Four Add-ons Planned For Sins of a Solar Empire
With the first add-on pack for Sins of a Solar Empire arriving in just under a month, publisher Kalypso Media has announced that three more add-ons are on their way as well. Gamespot has an early look at the first add-on, Entrenchment, and a couple of additional screenshots are available at Shacknews. The game's creative director, Craig Frazer, also explained their reasoning for making small expansions rather than large ones: "If PC gaming is to survive, the industry will need to be open to change. We went out on a limb with our anti-DRM stance and it paid off really well. We tried an unusually long beta period and that worked as well. Micro-expansions are just another experiment we are trying out to improve the market. These small expansions give us the opportunity to provide highly focused, high quality content within a reasonable time frame.

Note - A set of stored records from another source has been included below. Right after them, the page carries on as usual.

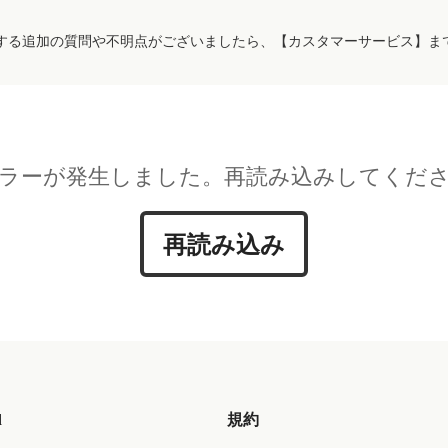
する追加の質問や不明点がございましたら、【カスタマーサービス】ま
ラーが発生しました。再読み込みしてくだ
再読み込み
d
規約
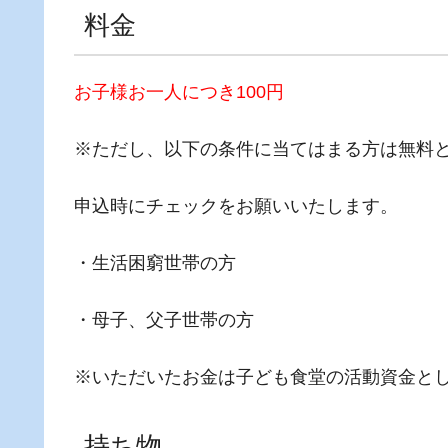
料金
お子様お一人につき100円
※ただし、以下の条件に当てはまる方は無料
申込時にチェックをお願いいたします。
・生活困窮世帯の方
・母子、父子世帯の方
※いただいたお金は子ども食堂の活動資金と
持ち物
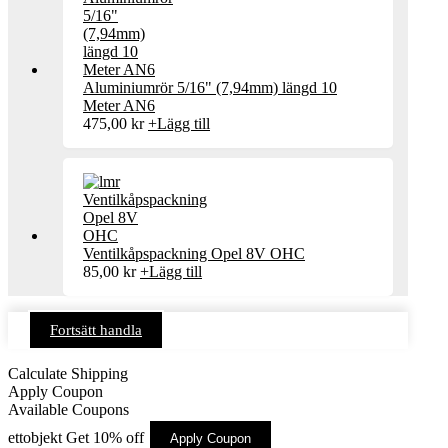
Aluminiumrör 5/16" (7,94mm) längd 10
Meter AN6
475,00
kr
+
Lägg till
Ventilkåpspackning Opel 8V OHC
85,00
kr
+
Lägg till
Fortsätt handla
Calculate Shipping
Apply Coupon
Available Coupons
ettobjekt
Get 10% off
Apply Coupon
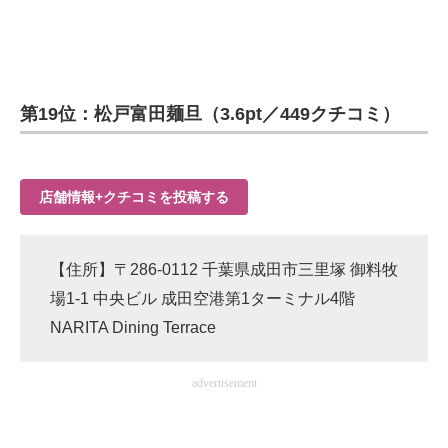
第19位：松戸富田麺旦（3.6pt／449クチコミ）
店舗情報+クチコミを投稿する
【住所】〒286-0112 千葉県成田市三里塚 御料牧
場1-1 中央ビル 成田空港第1ターミナル4階
NARITA Dining Terrace
advertisement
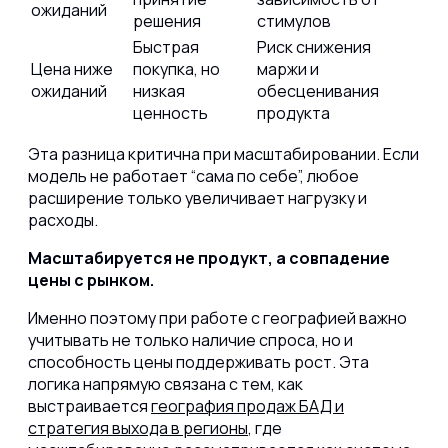
ожиданий
решения
стимулов
Быстрая
Риск снижения
Цена ниже
покупка, но
маржи и
ожиданий
низкая
обесценивания
ценность
продукта
Эта разница критична при масштабировании. Если
модель не работает “сама по себе”, любое
расширение только увеличивает нагрузку и
расходы.
Масштабируется не продукт, а совпадение
цены с рынком.
Именно поэтому при работе с географией важно
учитывать не только наличие спроса, но и
способность цены поддерживать рост. Эта
логика напрямую связана с тем, как
выстраивается
география продаж БАД и
стратегия выхода в регионы
, где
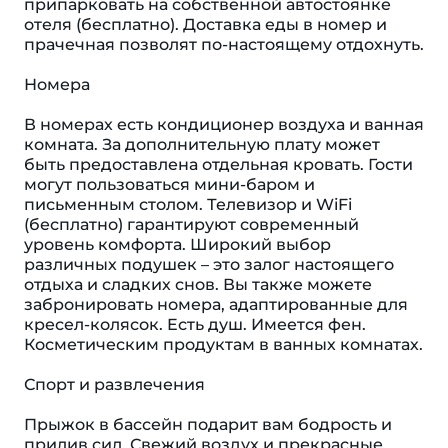
припарковать на собственной автостоянке
отеля (бесплатно). Доставка еды в номер и
прачечная позволят по-настоящему отдохнуть.
Номера
В номерах есть кондиционер воздуха и ванная
комната. За дополнительную плату может
быть предоставлена отдельная кровать. Гости
могут пользоваться мини-баром и
письменным столом. Телевизор и WiFi
(бесплатно) гарантируют современный
уровень комфорта. Широкий выбор
различных подушек – это залог настоящего
отдыха и сладких снов. Вы также можете
забронировать номера, адаптированные для
кресел-колясок. Eсть душ. Имеется фен.
Косметическим продуктам в ванных комнатах.
Спорт и развлечения
Прыжок в бассейн подарит вам бодрость и
прилив сил. Свежий воздух и прекрасные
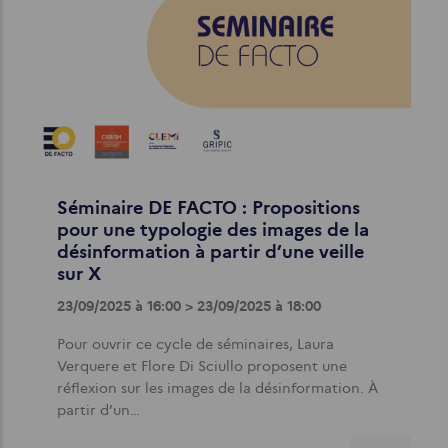
Séminaire DE FACTO : Propositions
pour une typologie des images de la
désinformation à partir d’une veille
sur X
23/09/2025 à 16:00 > 23/09/2025 à 18:00
Pour ouvrir ce cycle de séminaires, Laura
Verquere et Flore Di Sciullo proposent une
réflexion sur les images de la désinformation. À
partir d’un…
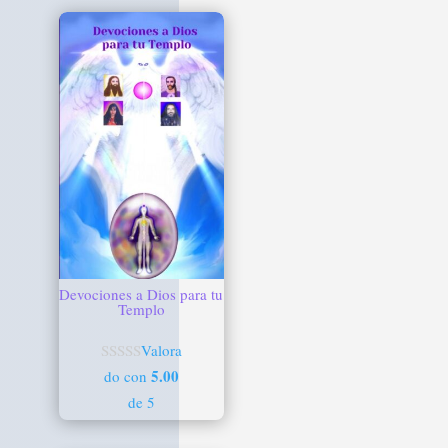
Devociones a Dios para tu
Templo
Valora
5.00
do con
de 5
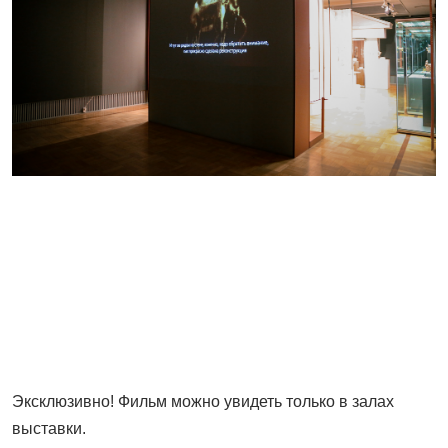
Эксклюзивно! Фильм можно увидеть только в залах
выставки.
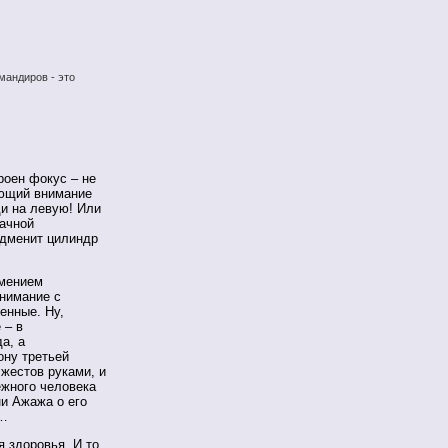
мандиров - это
роен фокус – не
ающий внимание
ди на левую! Или
рачной
подменит цилиндр
умением
нимание с
енные. Ну,
 – в
а, а
ону третьей
жестов руками, и
ежного человека
ни Ажажа о его
и…
 здоровья. И то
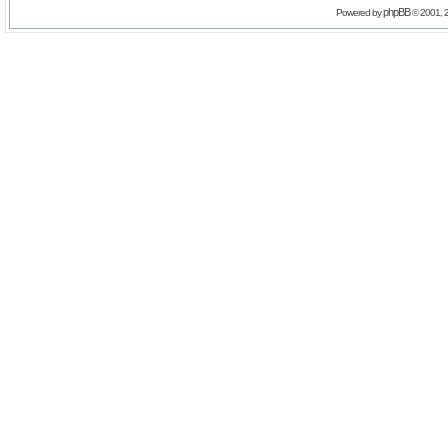
phpBB
Powered by
© 2001, 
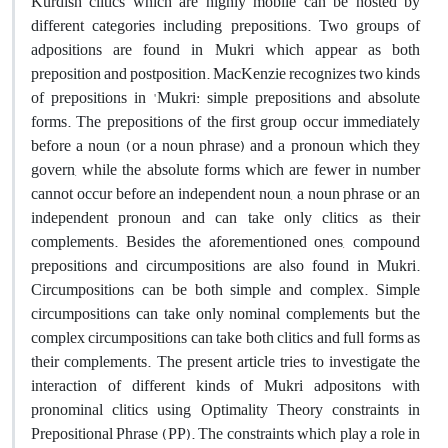
Kurdish clitics which are highly mobile can be hosted by
different categories including prepositions. Two groups of
adpositions are found in Mukri which appear as both
preposition and postposition. MacKenzie recognizes two kinds
of prepositions in 'Mukri: simple prepositions and absolute
forms. The prepositions of the first group occur immediately
before a noun (or a noun phrase) and a pronoun which they
govern, while the absolute forms which are fewer in number
cannot occur before an independent noun, a noun phrase or an
independent pronoun and can take only clitics as their
complements. Besides the aforementioned ones, compound
prepositions and circumpositions are also found in Mukri.
Circumpositions can be both simple and complex. Simple
circumpositions can take only nominal complements but the
complex circumpositions can take both clitics and full forms as
their complements. The present article tries to investigate the
interaction of different kinds of Mukri adpositons with
pronominal clitics using Optimality Theory constraints in
Prepositional Phrase (PP). The constraints which play a role in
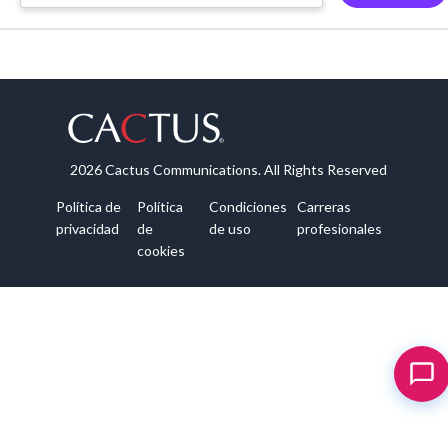
2026 Cactus Communications. All Rights Reserved
Política de
Política
Condiciones
Carreras
privacidad
de
de uso
profesionales
cookies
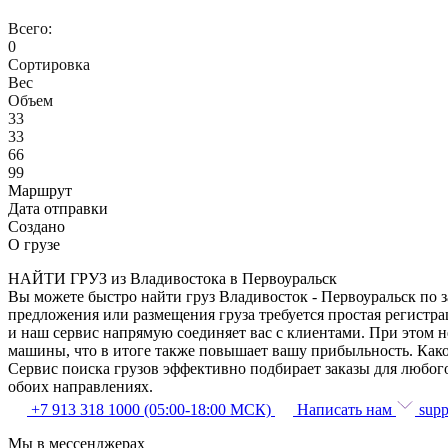
Всего:
0
Сортировка
Вес
Объем
33
33
66
99
Маршрут
Дата отправки
Создано
О грузе
НАЙТИ ГРУЗ из Владивостока в Первоуральск
Вы можете быстро найти груз Владивосток - Первоуральск по з
предложения или размещения груза требуется простая регистра
и наш сервис напрямую соединяет вас с клиентами. При этом 
машины, что в итоге также повышает вашу прибыльность. Како
Сервис поиска грузов эффективно подбирает заказы для любог
обоих направлениях.
+7 913 318 1000 (05:00-18:00 МСК)
Написать нам
supp
Мы в мессенджерах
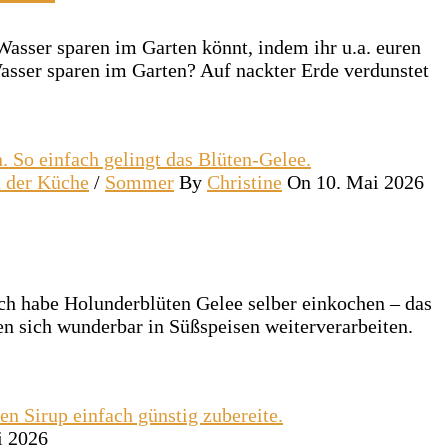
Wasser sparen im Garten könnt, indem ihr u.a. euren
sser sparen im Garten? Auf nackter Erde verdunstet
n der Küche
/
Sommer
By
Christine
On 10. Mai 2026
 Ich habe Holunderblüten Gelee selber einkochen – das
en sich wunderbar in Süßspeisen weiterverarbeiten.
i 2026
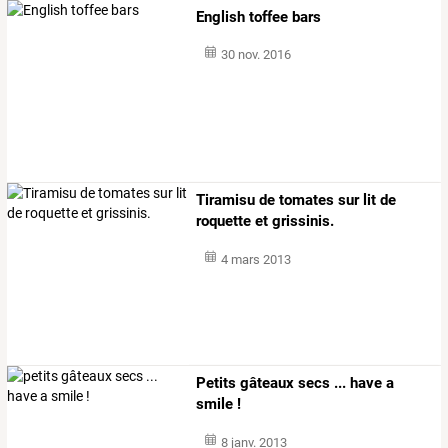
English toffee bars
30 nov. 2016
Tiramisu de tomates sur lit de
roquette et grissinis.
4 mars 2013
Petits gâteaux secs ... have a
smile !
8 janv. 2013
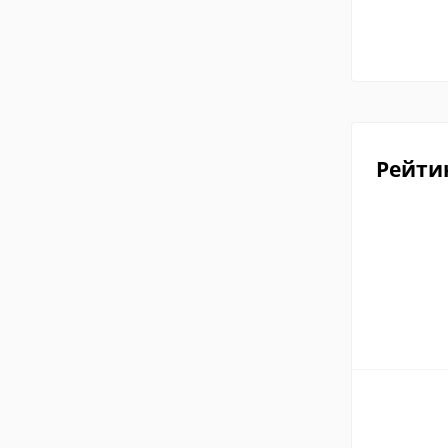
Рейти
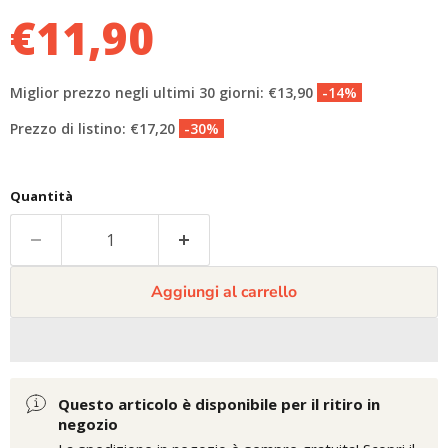
€11,90
Miglior prezzo negli ultimi 30 giorni: €13,90
-14%
Prezzo di listino: €17,20
-30%
Quantità
Aggiungi al carrello
Questo articolo è disponibile per il ritiro in
negozio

Micro-expansions also reduce the development risk associated with 1-3 year cycles. With lower risk, we can be far more progressive in terms of gameplay and content."
Looking forward to play it. :)
Uh oh, $15 (approx) "Micro" expansions. Don't let EA find out about this or else Walmarts will have to double in size to handle all those Sims addons.
I will bend like a reed in the wind.
Should they really tell people "hey, we're making more and more expansions for you to waste your money on"?
Justice is the sheep getting arrested while an impartial judge declares the vote void.
I recall the game "Total Annihilation", a popular real time strategy game from the 90s. The publisher, CaveDog, periodically would add new units to the game (something like one a month or so). While I also like it when the publisher includes map editors, it is still good to get new material from the original developers.
I only hope these micro-expansions also have a micro-price.
What they ought to do is offer one pack of expansions that includes all the expansions released up to that point, with appropriate discounts if you already have a subset of the included content. I can't see a la carte expansions ever working.
Anti DRM unless you want patches (and maybe addons...) and you can overlook the DRM they include with Stardock Central and Impulse... Other than that, sure. They are TOTALLY anti-DRM. /sarcasm
Every time I start to have faith in humanity, I ruin it by driving to work between 7 and 8 am.
The articles only mention three. Whats this about a fourth one?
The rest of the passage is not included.